The Japanese version came out in 2009, so this isn’t really news, but I only just got around to watching it. I was curious how a Japanese film would handle the road-trip aspect of the story. In Germany driving to the sea side is a convincingly epic adventure, but in Japan no-where is all that far from the coast. And, of course, the Japanese version replaced the timid man with a fourteen-year-old girl. I was expecting it to be pretty terrible, but it was really good! It lacked the incredibly moving man-love that made the German original so compelling, but instead the bad-boy character (played by Tomoya Nagase) adopted a very sweet older-brother attitude to the young girl. It didn’t enter the creepy territory I had worried about. I had hoped that Rutger Hauer's character might have been played by Beat Takeshi, but sadly it was not to be. They changed the gangster boss to a tax-fraud motivational speaker, which was quite cleaver. They also suggested a link with the governor of Tokyo, which I suspect may have been a dig at Ishihara Shintaro (who certainly deserves it).
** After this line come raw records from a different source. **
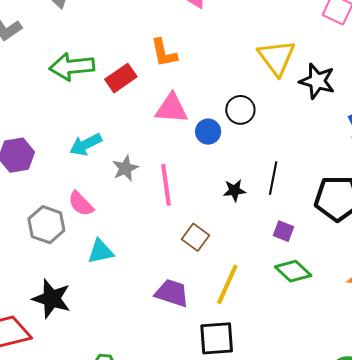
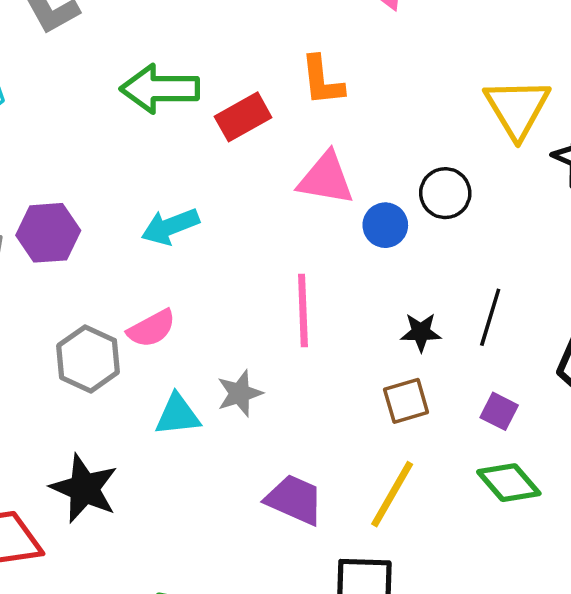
gray star: (125, 168) -> (240, 393), moved
pink semicircle: (81, 204) -> (151, 329), turned -80
brown square: (195, 237) -> (406, 401), moved, turned 32

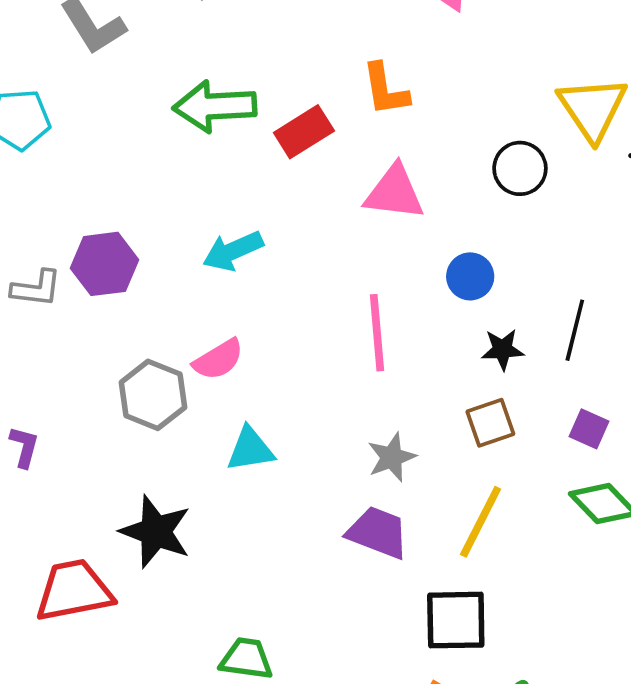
black circle: (445, 193) -> (520, 168), moved
blue circle: (385, 225) -> (470, 276), moved
gray star: (240, 393) -> (392, 457), moved

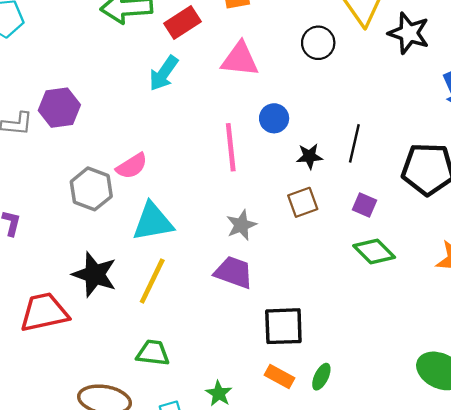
cyan arrow: (233, 251) -> (164, 73), moved, turned -30
blue circle: (470, 276) -> (274, 118), moved
cyan triangle: (250, 449) -> (153, 222), size x1.4
yellow line: (481, 522) -> (152, 281), moved

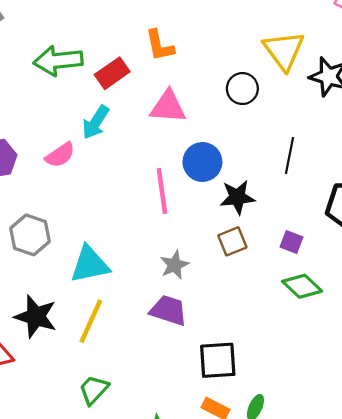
blue circle: (274, 118) -> (202, 162), size x1.4
black line: (354, 143) -> (290, 155), moved
black star: (309, 156) -> (237, 197), size x1.4
pink semicircle: (132, 166) -> (60, 155), moved
green trapezoid: (153, 353) -> (94, 390), turned -52

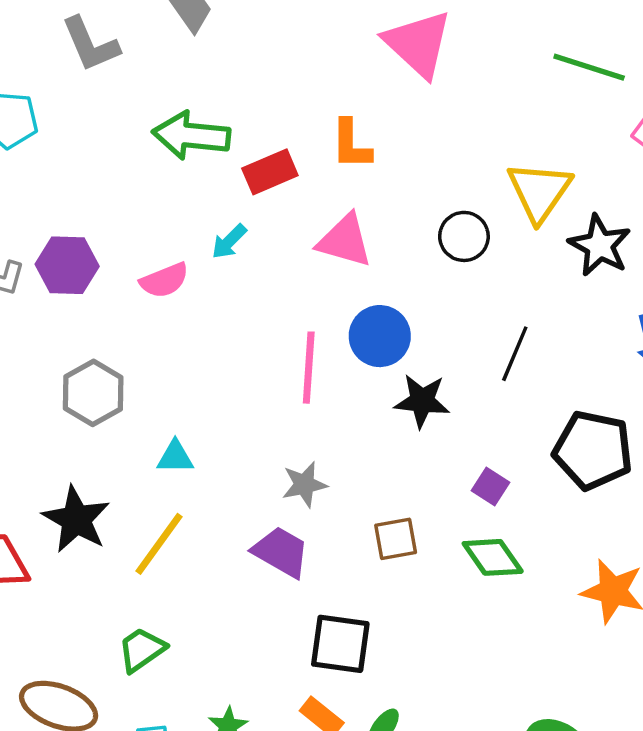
cyan arrow: (96, 122) -> (229, 242), size x0.7
brown square: (232, 241) -> (396, 539), moved
cyan triangle: (90, 264) -> (175, 457), size x0.6

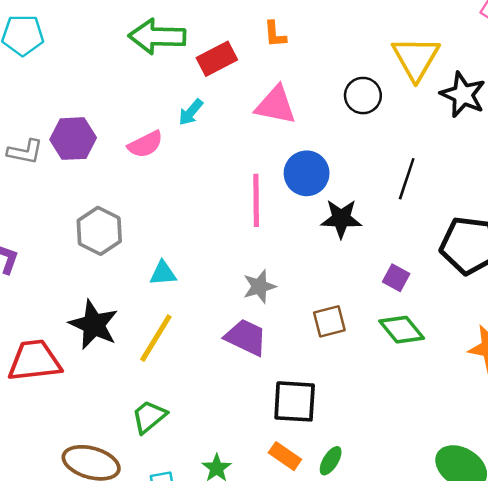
orange L-shape: (351, 144) -> (275, 34), size x0.7

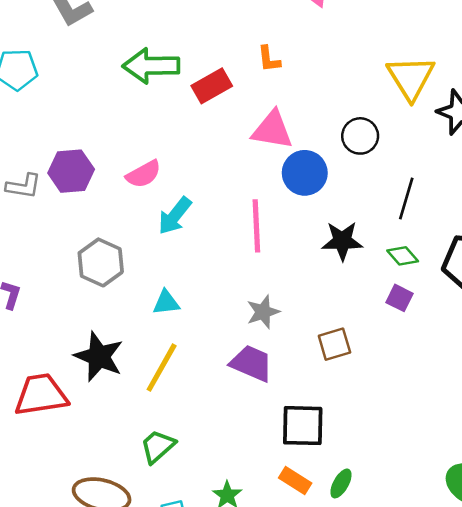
black circle: (363, 96) -> (360, 136), moved
cyan arrow: (191, 112) -> (175, 216), moved, size x1.4
blue circle: (307, 173) -> (305, 173), moved
green diamond: (402, 330) -> (403, 256), moved, size x0.7

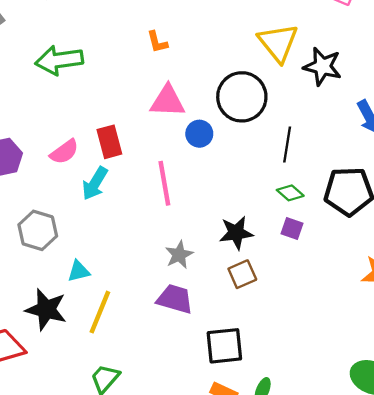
red rectangle: (212, 86) -> (109, 142), moved, turned -68
black circle: (360, 136) -> (242, 97), size x1.6
blue circle: (305, 173) -> (199, 134), size x0.7
black star: (342, 241) -> (236, 233), moved
cyan triangle: (166, 303) -> (79, 271), moved

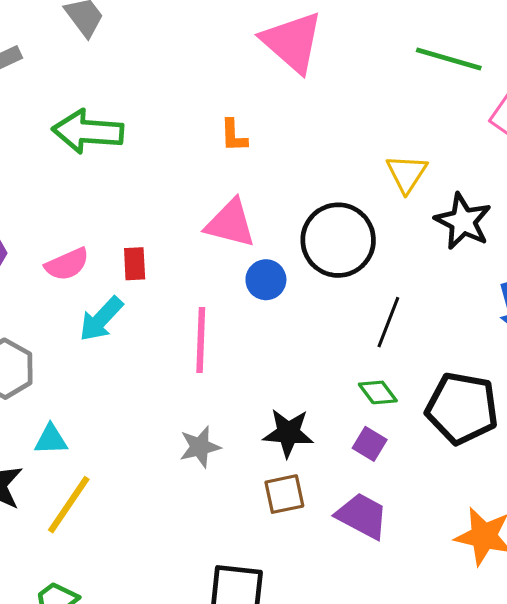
yellow triangle: (278, 43) -> (407, 174), size x0.7
red rectangle: (109, 142) -> (135, 264), size x0.7
purple trapezoid: (175, 299) -> (362, 516), moved

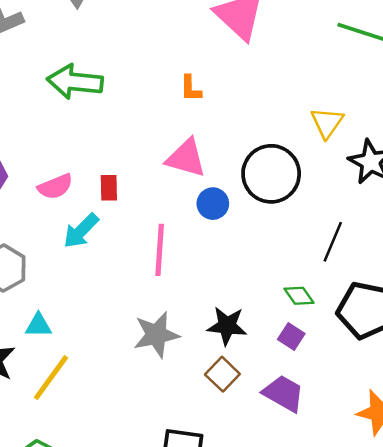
black line: (388, 322) -> (333, 242), moved
gray star: (200, 447) -> (156, 335), size x1.4
brown square: (284, 494) -> (222, 374), turned -36

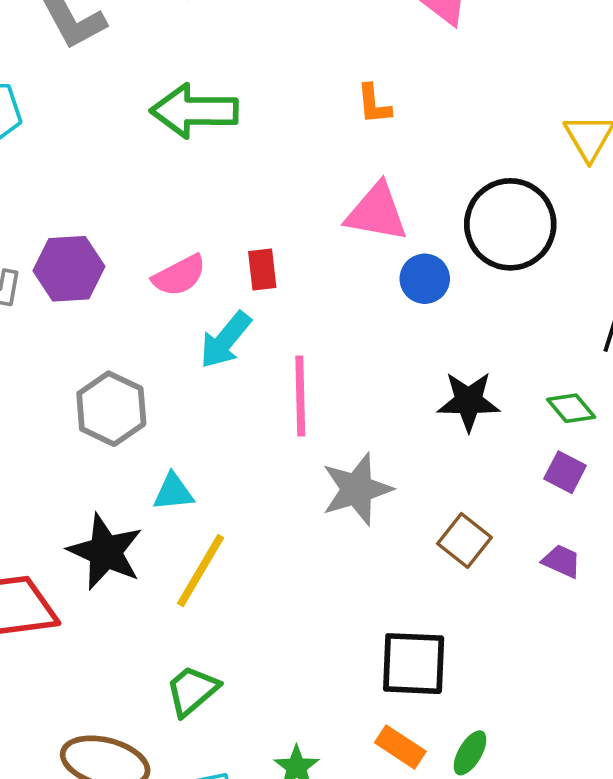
pink line: (160, 250) -> (300, 396), moved
black star: (227, 326) -> (469, 401), moved
purple trapezoid: (284, 393) -> (562, 561), size x0.6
Some scenes were taken shot-for-shot from the original (lemons pouring from a cupboard in the hospital kitchens for example), while others were given a Japanese spin (shopping in Harajuku). I was disappointed that the bank robbery, one of my favourite scenes from the original, occurred off screen in the Japanese version. I did enjoy the Japanese take on it though: they rob a post office rather than a bank, but in Japan all post offices are also outlets for the post office bank. For the rest of the film they kept talking about the “not bank robbery, post office robbery”.
I definitely recommend seeing the original first if you haven’t. It packs a much bigger emotional wallop. But do also check out the Japanese version, it is a lovely re-make and quite sweet. If at all possible I would avoid “The Bucket List”, which takes one of the key premises from the German film.